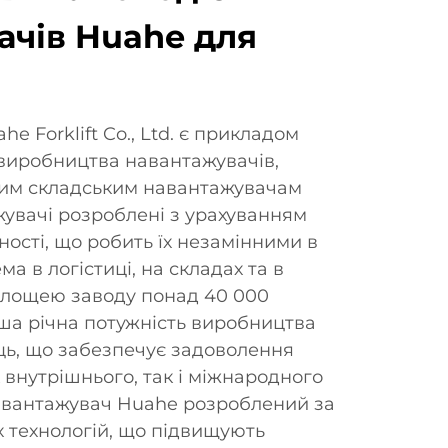
ачів Huahe для
e Forklift Co., Ltd. є прикладом
і виробництва навантажувачів,
им складським навантажувачам
увачі розроблені з урахуванням
ності, що робить їх незамінними в
ма в логістиці, на складах та в
площею заводу понад 40 000
ша річна потужність виробництва
ць, що забезпечує задоволення
 внутрішнього, так і міжнародного
навантажувач Huahe розроблений за
 технологій, що підвищують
==========
[Assigned task]:
How many lines in the data above hold the word "виробництва"? Answer with the number alone.

[Task output]:
2